La Mostra de Venise a éclaté de rire jeudi lors de la dernière comédie grinçante de Roman Polanski, «Carnage». Les festivaliers ont également découvert une Madonna romantique, venue présenter son film inspiré de l’histoire d’Edouard VIII et de sa bien-aimée Wallis Simpson.

Le réalisateur franco-polonais, récompensé à plusieurs reprises pour «The Ghost Writer», était toutefois absent de Venise en raison de ses démêlés avec la justice américaine.

«Carnage», une violente dispute entre deux couples de parents qui cherchent à régler un différend entre leurs enfants, surprend par son intensité. Pendant une séquence unique de 90 minutes tournée dans un appartement, les acteurs n’ont aucun répit.

Le scénario est adapté d’une pièce de Yasmina Reza, «Le Dieu du carnage», qui a séduit le grand public aussi bien à Paris qu’à Londres ou Broadway. Ce huis clos est servi par les Américains Jodie Foster et John C. Reilly (»Frangins malgré eux»), la Britannique Kate Winslet et l’Autrichien Christoph Waltz (»Inglourious Basterds»).

Crise de vomissements

Mariage, famille, engagement, morale, petites bassesses de la vie de couple: les dialogues ciselés fusent et nourrissent une joute oratoire pleine de rebondissements, avec plusieurs moments d’apothéose, dont une crise de vomissements.

Pour cette scène, Kate Winslet a expliqué qu’elle était enceinte au moment du tournage, ce qui l’a «aidée à vomir». «Les techniciens m’ont beaucoup aidée aussi. Tout a été dûment préparé pour cette journée de vomissement!», y compris, a-t-elle détaillé «des restes de la cantine, des bananes et fruits écrasés et une pâte ressemblant à des muqueuses» qu’elle a ingérée et dont elle a dit pouvoir donner «la recette».

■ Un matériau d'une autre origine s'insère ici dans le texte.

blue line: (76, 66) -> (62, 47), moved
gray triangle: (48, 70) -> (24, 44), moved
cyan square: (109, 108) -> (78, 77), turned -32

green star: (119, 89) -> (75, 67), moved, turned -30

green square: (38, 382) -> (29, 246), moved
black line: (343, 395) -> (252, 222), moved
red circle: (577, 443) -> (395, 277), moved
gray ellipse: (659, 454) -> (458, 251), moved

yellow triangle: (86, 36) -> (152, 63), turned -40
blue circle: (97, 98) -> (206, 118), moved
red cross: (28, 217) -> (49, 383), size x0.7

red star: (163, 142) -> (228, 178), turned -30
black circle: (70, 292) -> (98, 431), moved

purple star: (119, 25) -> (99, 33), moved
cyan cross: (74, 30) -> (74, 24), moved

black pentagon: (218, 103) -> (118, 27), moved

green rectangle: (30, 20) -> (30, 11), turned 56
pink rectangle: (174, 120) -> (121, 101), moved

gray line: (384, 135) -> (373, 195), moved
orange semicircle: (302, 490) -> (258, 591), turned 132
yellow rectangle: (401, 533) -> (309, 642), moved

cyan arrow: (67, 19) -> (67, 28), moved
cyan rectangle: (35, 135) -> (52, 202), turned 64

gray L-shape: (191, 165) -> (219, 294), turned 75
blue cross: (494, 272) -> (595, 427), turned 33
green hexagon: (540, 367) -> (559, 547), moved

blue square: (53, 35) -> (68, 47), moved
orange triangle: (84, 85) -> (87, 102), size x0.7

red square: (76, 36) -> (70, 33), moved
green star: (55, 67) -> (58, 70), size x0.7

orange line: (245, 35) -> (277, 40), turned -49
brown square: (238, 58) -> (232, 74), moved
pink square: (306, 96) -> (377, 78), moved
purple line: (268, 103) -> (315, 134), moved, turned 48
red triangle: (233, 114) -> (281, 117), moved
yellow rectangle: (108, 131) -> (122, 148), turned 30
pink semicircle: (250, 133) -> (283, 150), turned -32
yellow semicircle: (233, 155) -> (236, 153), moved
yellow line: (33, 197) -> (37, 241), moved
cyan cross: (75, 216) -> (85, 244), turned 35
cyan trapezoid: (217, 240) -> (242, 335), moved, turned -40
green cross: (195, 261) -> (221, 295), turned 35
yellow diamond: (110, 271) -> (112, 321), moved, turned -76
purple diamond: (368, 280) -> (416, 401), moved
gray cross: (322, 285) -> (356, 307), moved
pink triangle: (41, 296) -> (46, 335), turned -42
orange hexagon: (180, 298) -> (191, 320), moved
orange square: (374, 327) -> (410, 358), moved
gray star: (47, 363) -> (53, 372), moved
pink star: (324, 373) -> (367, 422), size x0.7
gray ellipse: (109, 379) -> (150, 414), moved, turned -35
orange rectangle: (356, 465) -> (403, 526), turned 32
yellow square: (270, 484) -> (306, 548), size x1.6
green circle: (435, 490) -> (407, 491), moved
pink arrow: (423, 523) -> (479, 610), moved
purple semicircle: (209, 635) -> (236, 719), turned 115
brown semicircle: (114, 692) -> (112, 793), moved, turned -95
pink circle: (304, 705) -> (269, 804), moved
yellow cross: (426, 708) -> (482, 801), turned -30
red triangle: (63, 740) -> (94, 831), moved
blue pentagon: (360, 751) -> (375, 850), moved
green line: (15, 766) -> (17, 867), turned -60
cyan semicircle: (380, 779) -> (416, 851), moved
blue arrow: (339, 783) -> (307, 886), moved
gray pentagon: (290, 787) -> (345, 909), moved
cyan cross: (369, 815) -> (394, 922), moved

Madonna s’identifie à Wallis Simpson

Beaucoup plus romantique, Madonna propose, avec «W.E» (Andrea Riseborough, Abbie Cornish, James D’Arcy, Oscar Isaac), l’histoire d’une jeune femme, mariée mais malheureuse en amour, Wally, qui se réfugie dans la romance de Wallis Simpson et d’Edouard VIII. Ce dernier préféra abdiquer plutôt que renoncer à sa bien-aimée, divorcée deux fois.

La reine de la pop, en sobre robe noire et blanche à manches courtes, a expliqué devant la presse avoir «fait des recherches pendant trois ans» pour son film. Une oeuvre qui montre «un monde de luxe, de beauté et de décadence, très actuel mais où le glamour ne garantit pas le bonheur».

Elle a dit avoir été elle-même «enthousiasmée par l’histoire de Wallis Simpson», à laquelle elle s’identifie parfois: «Quand on devient une icône, on est souvent réduit à un son ou à une seule qualité».

Un nouveau Cronenberg

Le long métrage helvétique «Giocchi d’estate» (»Summer Games» ou «Jeux d’été») de Rolando Colla devait lui aussi être présenté jeudi à Venise, en première mondiale.

Vendredi, la Mostra découvrira «A Dangerous Method» de David Cronenberg, un film sur les relations troubles entre les psychanalystes Carl Jung, Sigmund Freud et une de leurs patientes.